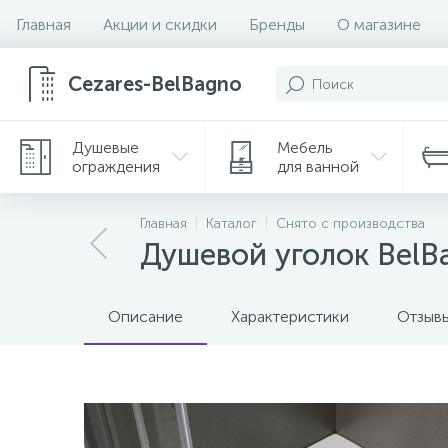
Главная
Акции и скидки
Бренды
О магазине
Cezares-BelBagno
Душевые
Мебель
ограждения
для ванной
Главная
Каталог
Снято с производства
Душевой уголок BelB
Описание
Характеристики
Отзыв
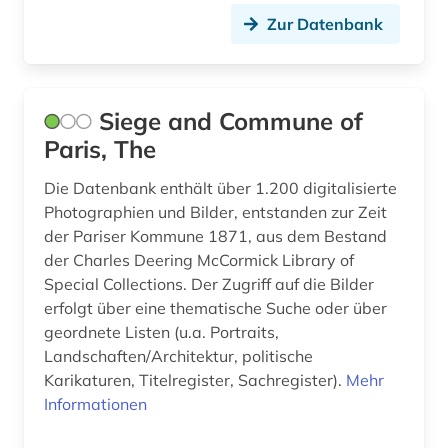
Zur Datenbank
französische literatur (3)
französische revolution (2)
französisches sprachgebiet (3)
Siege and Commune of
Paris, The
françois (1)
Die Datenbank enthält über 1.200 digitalisierte
frauenforschung (1)
Photographien und Bilder, entstanden zur Zeit
galloromanisch (1)
der Pariser Kommune 1871, aus dem Bestand
der Charles Deering McCormick Library of
galloromanistik (29)
Special Collections. Der Zugriff auf die Bilder
erfolgt über eine thematische Suche oder über
gechichte (1)
geordnete Listen (u.a. Portraits,
geisteswissenschaft (1)
Landschaften/Architektur, politische
Karikaturen, Titelregister, Sachregister).
Mehr
geisteswissenschaften (1)
Informationen
genealogie (2)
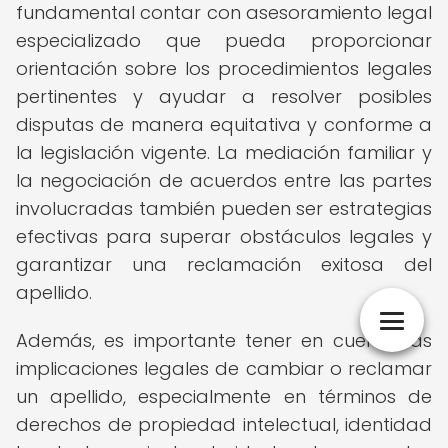
fundamental contar con asesoramiento legal
especializado que pueda proporcionar
orientación sobre los procedimientos legales
pertinentes y ayudar a resolver posibles
disputas de manera equitativa y conforme a
la legislación vigente. La mediación familiar y
la negociación de acuerdos entre las partes
involucradas también pueden ser estrategias
efectivas para superar obstáculos legales y
garantizar una reclamación exitosa del
apellido.
Además, es importante tener en cuenta las
implicaciones legales de cambiar o reclamar
un apellido, especialmente en términos de
derechos de propiedad intelectual, identidad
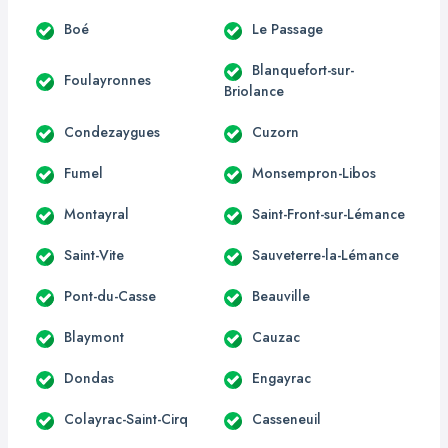
Boé
Le Passage
Blanquefort-sur-
Foulayronnes
Briolance
Condezaygues
Cuzorn
Fumel
Monsempron-Libos
Montayral
Saint-Front-sur-Lémance
Saint-Vite
Sauveterre-la-Lémance
Pont-du-Casse
Beauville
Blaymont
Cauzac
Dondas
Engayrac
Colayrac-Saint-Cirq
Casseneuil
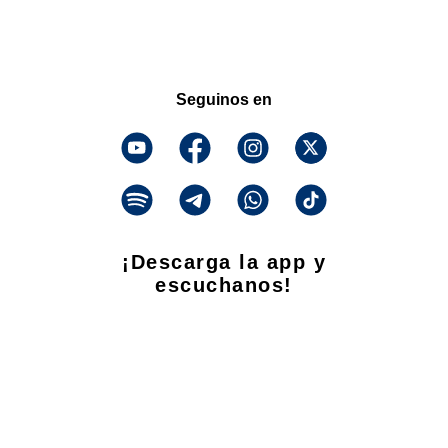
Seguinos en
¡Descarga la app y
escuchanos!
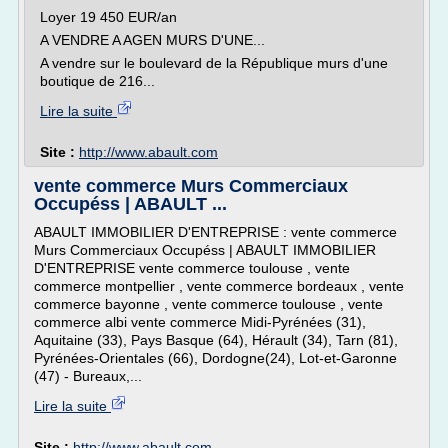
Loyer 19 450 EUR/an
A VENDRE A AGEN MURS D'UNE...
A vendre sur le boulevard de la République murs d'une
boutique de 216...
Lire la suite
Site :
http://www.abault.com
vente commerce Murs Commerciaux
Occupéss | ABAULT ...
ABAULT IMMOBILIER D'ENTREPRISE : vente commerce
Murs Commerciaux Occupéss | ABAULT IMMOBILIER
D'ENTREPRISE vente commerce toulouse , vente
commerce montpellier , vente commerce bordeaux , vente
commerce bayonne , vente commerce toulouse , vente
commerce albi vente commerce Midi-Pyrénées (31),
Aquitaine (33), Pays Basque (64), Hérault (34), Tarn (81),
Pyrénées-Orientales (66), Dordogne(24), Lot-et-Garonne
(47) - Bureaux,...
Lire la suite
Site :
http://www.abault.com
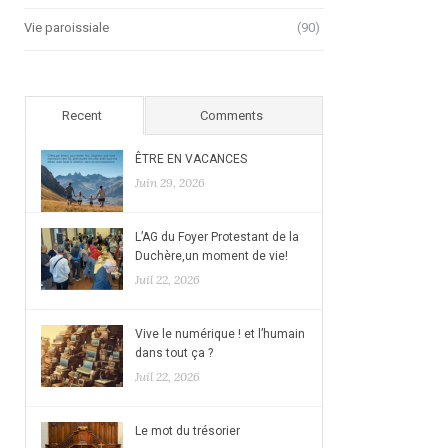
Vie paroissiale
(90)
Recent
Comments
ÊTRE EN VACANCES
Juin 29, 2026
L’AG du Foyer Protestant de la
Duchère,un moment de vie!
Juil 22, 2026
Vive le numérique ! et l’humain
dans tout ça ?
Juil 22, 2026
Le mot du trésorier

____

#### EXERCISE:
For each line of the material that includes the word "apellido", make a copy.

#### OUTPUT BELOW:
apellido.
un apellido, especialmente en términos de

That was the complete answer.